Dear Mr. Selig, Division Dissolution Will Not Sell More Baseball Tickets

To dissolve or not to dissolve, that is the question. Commission Bud Selig has been presented with a few ideas to improve the game as MLB tries to offer something new to divert our attention from the steroid saga that simply will not die. The latest ideas include realigning the leagues to do away with the divisions.

The argument, as per Buster Olney, is that the current divisions are quite unfair to both fans and teams. The best teams do not end up with the best records in the league. Invariably a soft schedule or a tough one, as dictated by the division, results in some teams posting an inflated record and others finishing with a record not truly representative of their ability. This hurts both the fans and the teams, forever damning the Blue Jays, Rays, and Orioles to fight for third place in the AL East even though a team like the Rays may be one of the best teams in the American League and fans are done a disservice having to watch the Tigers or Twins in the postseason instead.

I have a couple of problems with this plan.
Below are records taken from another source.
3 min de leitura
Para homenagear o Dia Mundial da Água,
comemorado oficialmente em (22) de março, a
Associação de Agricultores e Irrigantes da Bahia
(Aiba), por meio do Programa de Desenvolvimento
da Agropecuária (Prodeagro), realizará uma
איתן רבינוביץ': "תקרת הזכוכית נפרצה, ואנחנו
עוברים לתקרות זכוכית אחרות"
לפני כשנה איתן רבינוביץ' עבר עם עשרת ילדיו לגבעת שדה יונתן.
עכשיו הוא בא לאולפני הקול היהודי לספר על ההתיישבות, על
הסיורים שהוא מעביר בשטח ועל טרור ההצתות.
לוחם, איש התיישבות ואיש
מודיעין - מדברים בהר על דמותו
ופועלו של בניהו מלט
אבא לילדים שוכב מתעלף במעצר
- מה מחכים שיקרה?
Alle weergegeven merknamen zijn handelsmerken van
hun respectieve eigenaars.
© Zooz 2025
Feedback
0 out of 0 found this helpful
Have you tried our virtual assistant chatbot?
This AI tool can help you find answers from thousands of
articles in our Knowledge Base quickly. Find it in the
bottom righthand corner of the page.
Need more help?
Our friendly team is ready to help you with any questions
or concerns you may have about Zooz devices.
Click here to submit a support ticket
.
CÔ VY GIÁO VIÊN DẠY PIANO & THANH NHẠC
The first is that MLB is not set up to be fair and the second is that the Olney is missing the greatest effect of the divisions, rivalries.

Major League Baseball is not fair by its very nature. There is no observed salary cap that inhibits a team from winning simply by spending money. The argument that the teams stuck behind financial power houses like the New York Yankees and Boston Red Sox in the division and would do better in a division-less field of 14 teams battling for four (or six as was another suggestion) playoff spots is null and void because they are still not going to eclipse those teams anytime in the next decade.
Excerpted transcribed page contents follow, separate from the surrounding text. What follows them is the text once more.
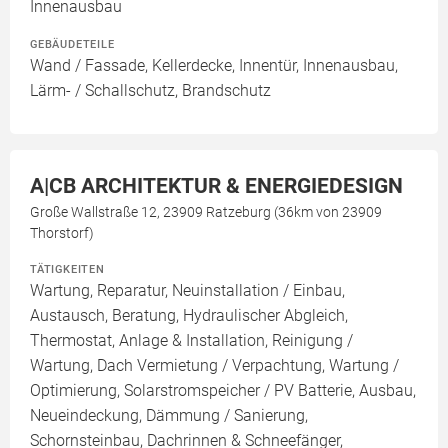
Innenausbau
GEBÄUDETEILE
Wand / Fassade, Kellerdecke, Innentür, Innenausbau,
Lärm- / Schallschutz, Brandschutz
A|CB ARCHITEKTUR & ENERGIEDESIGN
Große Wallstraße 12, 23909 Ratzeburg (36km von 23909
Thorstorf)
TÄTIGKEITEN
Wartung, Reparatur, Neuinstallation / Einbau,
Austausch, Beratung, Hydraulischer Abgleich,
Thermostat, Anlage & Installation, Reinigung /
Wartung, Dach Vermietung / Verpachtung, Wartung /
Optimierung, Solarstromspeicher / PV Batterie, Ausbau,
Neueindeckung, Dämmung / Sanierung,
Schornsteinbau, Dachrinnen & Schneefänger,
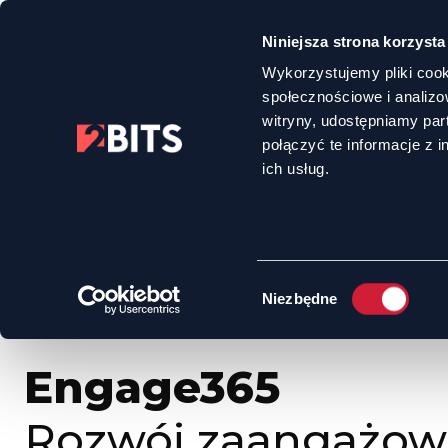
Niniejsza strona korzysta
Wykorzystujemy pliki cook
społecznościowe i analizo
witryny, udostępniamy pa
połączyć te informacje z 
HOME
OFERTA
ENGAGE365 - ROZWÓJ ZAANGAŻOWANIA ZESPOŁOW
ich usług.
Wybór
Niezbędne
zgody
Engage365
Rozwój zaangażow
If the field was expanded to a six-team postseason with an NFL-like bye round then perhaps this plan would work a little better. Certainly the league and the owners would be in favor of an expanded postseason, but as fan of the most major sports in the U.S. I am happy that there is at least one relatively short postseason tournament. Still, then it seems like the league would simply be expanding the field to give those other teams a chance and to ensure that even if the Yankees and Red Sox have a bad season relative to their annual potential that they could make the playoffs.
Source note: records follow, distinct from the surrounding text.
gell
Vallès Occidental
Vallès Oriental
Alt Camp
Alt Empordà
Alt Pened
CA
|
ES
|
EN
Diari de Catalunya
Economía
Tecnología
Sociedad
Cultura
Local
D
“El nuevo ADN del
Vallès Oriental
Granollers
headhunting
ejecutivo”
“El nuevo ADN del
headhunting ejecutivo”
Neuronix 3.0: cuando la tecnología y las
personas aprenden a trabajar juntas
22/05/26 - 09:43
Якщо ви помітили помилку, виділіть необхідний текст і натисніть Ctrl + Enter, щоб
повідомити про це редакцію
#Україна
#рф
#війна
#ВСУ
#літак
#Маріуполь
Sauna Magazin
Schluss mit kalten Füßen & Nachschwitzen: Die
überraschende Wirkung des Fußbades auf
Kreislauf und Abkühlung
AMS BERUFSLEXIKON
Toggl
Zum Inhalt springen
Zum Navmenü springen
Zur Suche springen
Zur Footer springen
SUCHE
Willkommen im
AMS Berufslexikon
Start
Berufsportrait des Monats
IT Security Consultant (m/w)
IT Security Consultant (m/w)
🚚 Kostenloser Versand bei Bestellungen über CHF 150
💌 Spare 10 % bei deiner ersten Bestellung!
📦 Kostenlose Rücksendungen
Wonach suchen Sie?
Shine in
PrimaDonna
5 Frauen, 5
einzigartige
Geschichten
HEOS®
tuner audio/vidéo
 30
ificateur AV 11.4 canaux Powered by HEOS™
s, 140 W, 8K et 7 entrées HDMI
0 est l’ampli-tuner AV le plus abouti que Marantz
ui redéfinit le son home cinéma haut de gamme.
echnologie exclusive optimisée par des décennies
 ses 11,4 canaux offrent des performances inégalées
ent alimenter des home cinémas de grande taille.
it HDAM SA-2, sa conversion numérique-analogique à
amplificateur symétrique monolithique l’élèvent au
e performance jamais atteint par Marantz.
The other problem is that Olney is a writer that comes out of the Northeast and does not recognize the effect of the divisions throughout the country. Without divisions the league is left with few rivalries. Only the established grudges would be able to be sustained. By limiting a division to the same teams every year new rivalries are born simply because teams see each other so often. Without this impetus to inspire conflict between fans in Minneapolis and Detroit there are few signature series to highlight consistently every season.

I argue this is important because baseball is no longer “America’s Pastime” and needs to give new fans something to care about. Unless the league only wants Yankees, Red Sox, Chicago Cubs, St. Louis Cardinals, Los Angeles Dodgers, Philadelphia Phillies, and New York Mets fans, the league needs to consider how they would engage the other 23 team markets. The reason sports are popular is because of the sense of competition and a rivalry incites that sense to a degree that is palpable to even the most novice fan.

This dissolution would have the opposite effect that the suggestion is supposed to have, perhaps being so detrimental that baseball would only become a regionally popular sport. Why drive away the rest of the young fans that are already becoming more and more enamored with sports that are minor by comparison but still collectively dangerous to the survival of baseball as a cross-generational tradition? Dissolution is hardly the answer to baseball’s problems no matter how much pundits cringe at the mention of the AL and NL Central.